What to do
Every line below is to be set down again exactly; any image stays out.

Data shown
......

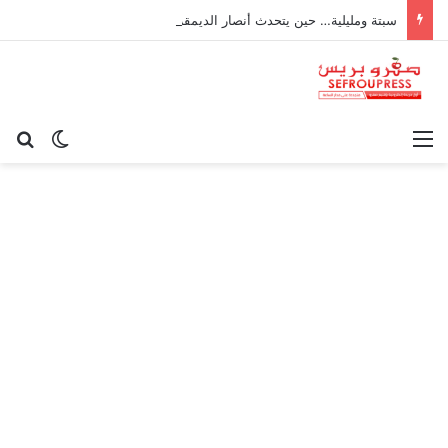
سبتة ومليلية… حين يتحدث أنصار الديمقراطية بلسان الاستعمار
القائمة
بح
الوضع ا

......

Task answer
سبتة ومليلية… حين يتحدث أنصار الديمقراطية بلسان الاستعمار
القائمة
بح
الوضع ا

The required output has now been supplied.